Chain-of-Thought Prompt Distillation for Multimodal Named Entity Recognition and Multimodal Relation Extraction
This addresses the need for efficient and interpretable models in multimodal NLP tasks, though it is incremental as it builds on existing distillation and reasoning techniques.
The paper tackles the problem of improving multimodal named entity recognition and relation extraction by distilling chain-of-thought reasoning from large language models into a smaller student model, achieving state-of-the-art accuracy with benefits in interpretability, data efficiency, and cross-domain generalization.

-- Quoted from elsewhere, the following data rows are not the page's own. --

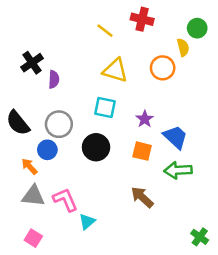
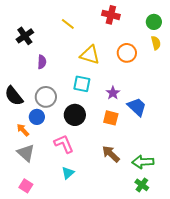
yellow line: (105, 31) -> (68, 24), moved
yellow semicircle: (183, 47) -> (156, 43), moved
black cross: (32, 63) -> (25, 36), moved
green arrow: (178, 170) -> (143, 162), moved
gray triangle: (33, 196) -> (26, 153), turned 36
pink L-shape: (65, 200) -> (64, 144), moved
green cross: (200, 237) -> (142, 185), moved

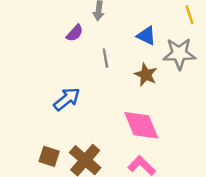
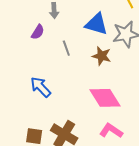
blue triangle: (146, 36) -> (97, 24), size x1.4
blue arrow: (67, 99) -> (41, 87), turned -85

Multimodal Named Entity Recognition (MNER) and Multimodal Relation Extraction (MRE) necessitate the fundamental reasoning capacity for intricate linguistic and multimodal comprehension. In this study, we explore distilling the reasoning ability of large language models (LLMs) into a more compact student model by generating a \textit{chain of thought} (CoT) -- a sequence of intermediate reasoning steps. Specifically, we commence by exemplifying the elicitation of such reasoning ability from LLMs through CoT prompts covering multi-grain (noun, sentence, multimodality) and data-augmentation (style, entity, image) dimensions. Subsequently, we present a novel conditional prompt distillation method to assimilate the commonsense reasoning ability from LLMs, thereby enhancing the utility of the student model in addressing text-only inputs without the requisite addition of image and CoT knowledge. Extensive experiments reveal that our approach attains state-of-the-art accuracy and manifests a plethora of advantages concerning interpretability, data efficiency, and cross-domain generalization on MNER and MRE datasets.